The input.
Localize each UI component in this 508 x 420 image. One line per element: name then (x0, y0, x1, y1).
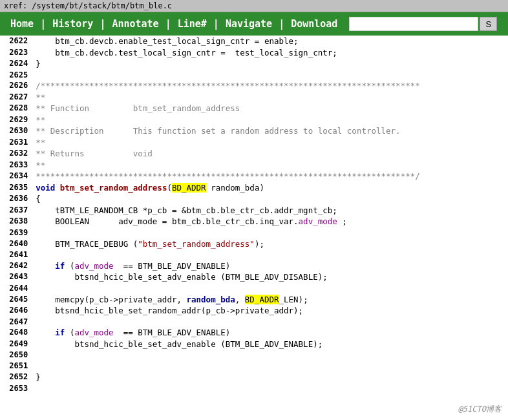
line-number: 2627 (0, 92, 33, 103)
line-number: 2625 (0, 70, 33, 81)
table-row: 2638 BOOLEAN adv_mode = btm_cb.ble_ctr_c… (0, 216, 508, 227)
line-number: 2628 (0, 103, 33, 114)
table-row: 2650 (0, 350, 508, 361)
table-row: 2625 (0, 70, 508, 81)
table-row: 2653 (0, 383, 508, 394)
table-row: 2648 if (adv_mode == BTM_BLE_ADV_ENABLE) (0, 327, 508, 339)
table-row: 2637 tBTM_LE_RANDOM_CB *p_cb = &btm_cb.b… (0, 205, 508, 216)
nav-go-button[interactable]: S (480, 17, 497, 31)
table-row: 2636{ (0, 193, 508, 205)
line-number: 2640 (0, 238, 33, 250)
table-row: 2639 (0, 227, 508, 238)
nav-lineno[interactable]: Line# (171, 14, 213, 34)
line-number: 2630 (0, 125, 33, 137)
nav-annotate[interactable]: Annotate (105, 14, 165, 34)
table-row: 2651 (0, 361, 508, 372)
line-number: 2639 (0, 227, 33, 238)
table-row: 2645 memcpy(p_cb->private_addr, random_b… (0, 294, 508, 306)
table-row: 2642 if (adv_mode == BTM_BLE_ADV_ENABLE) (0, 260, 508, 272)
line-code: BOOLEAN adv_mode = btm_cb.ble_ctr_cb.inq… (33, 216, 508, 227)
line-number: 2638 (0, 216, 33, 227)
line-number: 2647 (0, 317, 33, 328)
line-code (33, 317, 508, 328)
line-number: 2633 (0, 160, 33, 171)
nav-download[interactable]: Download (284, 14, 344, 34)
table-row: 2634************************************… (0, 171, 508, 182)
line-number: 2644 (0, 283, 33, 294)
line-code: ** Function btm_set_random_address (33, 103, 508, 114)
line-code: ** (33, 114, 508, 126)
line-code: btsnd_hcic_ble_set_adv_enable (BTM_BLE_A… (33, 271, 508, 283)
breadcrumb-bar: xref: /system/bt/stack/btm/btm_ble.c (0, 0, 508, 12)
line-number: 2653 (0, 383, 33, 394)
table-row: 2622 btm_cb.devcb.enable_test_local_sign… (0, 36, 508, 47)
breadcrumb-text: xref: /system/bt/stack/btm/btm_ble.c (4, 1, 172, 10)
nav-home[interactable]: Home (4, 14, 40, 34)
table-row: 2646 btsnd_hcic_ble_set_random_addr(p_cb… (0, 305, 508, 317)
table-row: 2623 btm_cb.devcb.test_local_sign_cntr =… (0, 47, 508, 59)
line-code (33, 383, 508, 394)
table-row: 2647 (0, 317, 508, 328)
nav-search-input[interactable] (349, 17, 478, 31)
line-number: 2645 (0, 294, 33, 306)
table-row: 2641 (0, 249, 508, 260)
table-row: 2630** Description This function set a r… (0, 125, 508, 137)
line-code: ** Returns void (33, 148, 508, 160)
line-code (33, 249, 508, 260)
line-code: btsnd_hcic_ble_set_random_addr(p_cb->pri… (33, 305, 508, 317)
table-row: 2629** (0, 114, 508, 126)
line-number: 2642 (0, 260, 33, 272)
line-code: /***************************************… (33, 80, 508, 92)
line-number: 2631 (0, 137, 33, 149)
code-area: 2622 btm_cb.devcb.enable_test_local_sign… (0, 36, 508, 418)
table-row: 2626/***********************************… (0, 80, 508, 92)
line-number: 2648 (0, 327, 33, 339)
table-row: 2652} (0, 372, 508, 383)
line-code: btm_cb.devcb.test_local_sign_cntr = test… (33, 47, 508, 59)
table-row: 2628** Function btm_set_random_address (0, 103, 508, 114)
line-number: 2632 (0, 148, 33, 160)
line-number: 2649 (0, 339, 33, 350)
line-number: 2636 (0, 193, 33, 205)
line-number: 2643 (0, 271, 33, 283)
line-number: 2650 (0, 350, 33, 361)
line-number: 2652 (0, 372, 33, 383)
line-number: 2637 (0, 205, 33, 216)
line-code: ** (33, 92, 508, 103)
line-code: } (33, 58, 508, 70)
line-code: { (33, 193, 508, 205)
line-number: 2622 (0, 36, 33, 47)
line-code: tBTM_LE_RANDOM_CB *p_cb = &btm_cb.ble_ct… (33, 205, 508, 216)
line-number: 2623 (0, 47, 33, 59)
line-number: 2635 (0, 182, 33, 194)
table-row: 2624} (0, 58, 508, 70)
table-row: 2643 btsnd_hcic_ble_set_adv_enable (BTM_… (0, 271, 508, 283)
line-code: btm_cb.devcb.enable_test_local_sign_cntr… (33, 36, 508, 47)
line-code: if (adv_mode == BTM_BLE_ADV_ENABLE) (33, 260, 508, 272)
table-row: 2649 btsnd_hcic_ble_set_adv_enable (BTM_… (0, 339, 508, 350)
nav-navigate[interactable]: Navigate (219, 14, 279, 34)
line-number: 2629 (0, 114, 33, 126)
line-number: 2641 (0, 249, 33, 260)
line-code: ****************************************… (33, 171, 508, 182)
line-number: 2651 (0, 361, 33, 372)
line-code (33, 70, 508, 81)
table-row: 2631** (0, 137, 508, 149)
code-table: 2622 btm_cb.devcb.enable_test_local_sign… (0, 36, 508, 394)
line-code: memcpy(p_cb->private_addr, random_bda, B… (33, 294, 508, 306)
watermark: @51CTO博客 (458, 404, 502, 415)
line-code (33, 283, 508, 294)
line-code: BTM_TRACE_DEBUG ("btm_set_random_address… (33, 238, 508, 250)
line-code (33, 227, 508, 238)
table-row: 2627** (0, 92, 508, 103)
line-number: 2634 (0, 171, 33, 182)
nav-history[interactable]: History (46, 14, 100, 34)
line-number: 2646 (0, 305, 33, 317)
line-code: } (33, 372, 508, 383)
table-row: 2644 (0, 283, 508, 294)
line-code: ** (33, 137, 508, 149)
line-number: 2626 (0, 80, 33, 92)
line-code (33, 361, 508, 372)
nav-bar: Home | History | Annotate | Line# | Navi… (0, 12, 508, 36)
table-row: 2632** Returns void (0, 148, 508, 160)
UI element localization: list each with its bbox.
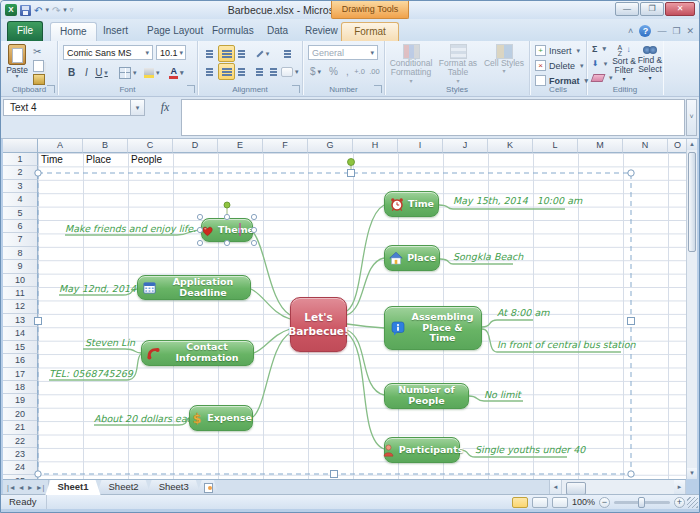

Problem details. Please print the entries above exactly. Skip every picture.

Solution to the exercise.
Localize each UI component in this 508 x 420 image. One line per element: name then (x0, y0, x1, y1).
line-number: 2627 (0, 92, 33, 103)
line-number: 2625 (0, 70, 33, 81)
table-row: 2638 BOOLEAN adv_mode = btm_cb.ble_ctr_c… (0, 216, 508, 227)
line-number: 2628 (0, 103, 33, 114)
table-row: 2650 (0, 350, 508, 361)
table-row: 2625 (0, 70, 508, 81)
table-row: 2653 (0, 383, 508, 394)
table-row: 2648 if (adv_mode == BTM_BLE_ADV_ENABLE) (0, 327, 508, 339)
table-row: 2637 tBTM_LE_RANDOM_CB *p_cb = &btm_cb.b… (0, 205, 508, 216)
nav-go-button[interactable]: S (480, 17, 497, 31)
table-row: 2636{ (0, 193, 508, 205)
line-number: 2640 (0, 238, 33, 250)
table-row: 2639 (0, 227, 508, 238)
nav-lineno[interactable]: Line# (171, 14, 213, 34)
line-number: 2630 (0, 125, 33, 137)
nav-annotate[interactable]: Annotate (105, 14, 165, 34)
table-row: 2651 (0, 361, 508, 372)
line-number: 2639 (0, 227, 33, 238)
table-row: 2645 memcpy(p_cb->private_addr, random_b… (0, 294, 508, 306)
table-row: 2642 if (adv_mode == BTM_BLE_ADV_ENABLE) (0, 260, 508, 272)
line-code: BOOLEAN adv_mode = btm_cb.ble_ctr_cb.inq… (33, 216, 508, 227)
line-number: 2638 (0, 216, 33, 227)
line-number: 2647 (0, 317, 33, 328)
line-code (33, 317, 508, 328)
line-number: 2633 (0, 160, 33, 171)
nav-download[interactable]: Download (284, 14, 344, 34)
table-row: 2634************************************… (0, 171, 508, 182)
line-number: 2644 (0, 283, 33, 294)
line-code: ** Function btm_set_random_address (33, 103, 508, 114)
line-code: ** (33, 114, 508, 126)
line-code: btsnd_hcic_ble_set_adv_enable (BTM_BLE_A… (33, 271, 508, 283)
breadcrumb-bar: xref: /system/bt/stack/btm/btm_ble.c (0, 0, 508, 12)
line-number: 2653 (0, 383, 33, 394)
table-row: 2622 btm_cb.devcb.enable_test_local_sign… (0, 36, 508, 47)
breadcrumb-text: xref: /system/bt/stack/btm/btm_ble.c (4, 1, 172, 10)
nav-home[interactable]: Home (4, 14, 40, 34)
table-row: 2646 btsnd_hcic_ble_set_random_addr(p_cb… (0, 305, 508, 317)
table-row: 2623 btm_cb.devcb.test_local_sign_cntr =… (0, 47, 508, 59)
line-code (33, 383, 508, 394)
table-row: 2647 (0, 317, 508, 328)
nav-search-input[interactable] (349, 17, 478, 31)
line-number: 2645 (0, 294, 33, 306)
table-row: 2641 (0, 249, 508, 260)
table-row: 2630** Description This function set a r… (0, 125, 508, 137)
line-code: ** Returns void (33, 148, 508, 160)
line-code (33, 249, 508, 260)
line-code: btsnd_hcic_ble_set_random_addr(p_cb->pri… (33, 305, 508, 317)
table-row: 2629** (0, 114, 508, 126)
line-number: 2642 (0, 260, 33, 272)
line-code: /***************************************… (33, 80, 508, 92)
line-number: 2631 (0, 137, 33, 149)
code-area: 2622 btm_cb.devcb.enable_test_local_sign… (0, 36, 508, 418)
table-row: 2626/***********************************… (0, 80, 508, 92)
line-number: 2648 (0, 327, 33, 339)
table-row: 2652} (0, 372, 508, 383)
line-code: btm_cb.devcb.test_local_sign_cntr = test… (33, 47, 508, 59)
table-row: 2628** Function btm_set_random_address (0, 103, 508, 114)
line-number: 2632 (0, 148, 33, 160)
line-number: 2649 (0, 339, 33, 350)
line-number: 2636 (0, 193, 33, 205)
line-number: 2643 (0, 271, 33, 283)
line-number: 2650 (0, 350, 33, 361)
line-number: 2652 (0, 372, 33, 383)
line-number: 2637 (0, 205, 33, 216)
line-code: ** (33, 92, 508, 103)
line-code: } (33, 58, 508, 70)
line-code: { (33, 193, 508, 205)
line-number: 2622 (0, 36, 33, 47)
line-code: tBTM_LE_RANDOM_CB *p_cb = &btm_cb.ble_ct… (33, 205, 508, 216)
line-number: 2623 (0, 47, 33, 59)
line-number: 2635 (0, 182, 33, 194)
table-row: 2624} (0, 58, 508, 70)
table-row: 2643 btsnd_hcic_ble_set_adv_enable (BTM_… (0, 271, 508, 283)
line-code: btm_cb.devcb.enable_test_local_sign_cntr… (33, 36, 508, 47)
line-code: if (adv_mode == BTM_BLE_ADV_ENABLE) (33, 260, 508, 272)
table-row: 2649 btsnd_hcic_ble_set_adv_enable (BTM_… (0, 339, 508, 350)
nav-navigate[interactable]: Navigate (219, 14, 279, 34)
line-number: 2629 (0, 114, 33, 126)
line-number: 2641 (0, 249, 33, 260)
line-code: ****************************************… (33, 171, 508, 182)
line-number: 2651 (0, 361, 33, 372)
line-code (33, 70, 508, 81)
table-row: 2631** (0, 137, 508, 149)
code-table: 2622 btm_cb.devcb.enable_test_local_sign… (0, 36, 508, 394)
line-code: memcpy(p_cb->private_addr, random_bda, B… (33, 294, 508, 306)
watermark: @51CTO博客 (458, 404, 502, 415)
line-code (33, 283, 508, 294)
line-code: BTM_TRACE_DEBUG ("btm_set_random_address… (33, 238, 508, 250)
line-code (33, 227, 508, 238)
table-row: 2627** (0, 92, 508, 103)
line-number: 2634 (0, 171, 33, 182)
nav-history[interactable]: History (46, 14, 100, 34)
line-number: 2646 (0, 305, 33, 317)
line-code: } (33, 372, 508, 383)
table-row: 2644 (0, 283, 508, 294)
line-code: ** (33, 137, 508, 149)
line-number: 2626 (0, 80, 33, 92)
line-code (33, 361, 508, 372)
nav-bar: Home | History | Annotate | Line# | Navi… (0, 12, 508, 36)
table-row: 2632** Returns void (0, 148, 508, 160)
UI element localization: list each with its bbox.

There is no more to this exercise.